- nanv agniḥ pramadā nāma
- ghṛta-kumbha-samaḥ pumān
- sutām api raho jahyād
- anyadā yāvad-artha-kṛt
nanu—certainly; agniḥ—the fire; pramadā—the woman (one who bewilders the mind of man); nāma—the very name; ghṛta-kumbha—a pot of butter; samaḥ—like; pumān—a man; sutām api—even one's daughter; rahaḥ—in a secluded place; jahyāt—one must not associate with; anyadā—with other women also; yāvat—as much as; artha-kṛt—required.
Woman is compared to fire, and man is compared to a butter pot. Therefore a man should avoid associating even with his own daughter in a secluded place. Similarly, he should also avoid association with other women. One should associate with women only for important business and not otherwise.

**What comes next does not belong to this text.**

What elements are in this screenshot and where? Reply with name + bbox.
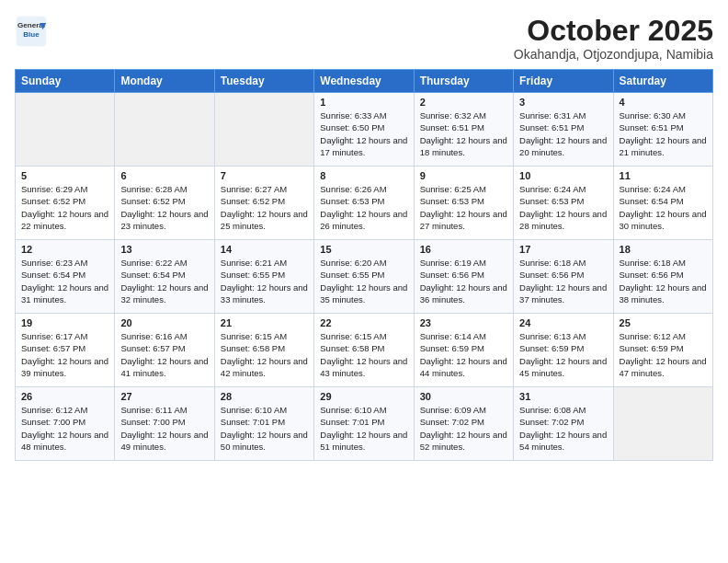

If a butter pot and fire are kept together, the butter within the pot will certainly melt. Woman is compared to fire, and man is compared to a butter pot. However advanced one may be in restraining the senses, it is almost impossible for a man to keep himself controlled in the presence of a woman, even if she is his own daughter, mother or sister. Indeed, his mind is agitated even if one is in the renounced order of life. Therefore, Vedic civilization carefully restricts mingling between men and women. If one cannot understand the basic principle of restraining association between man and woman, he is to be considered an animal. That is the purport of this verse.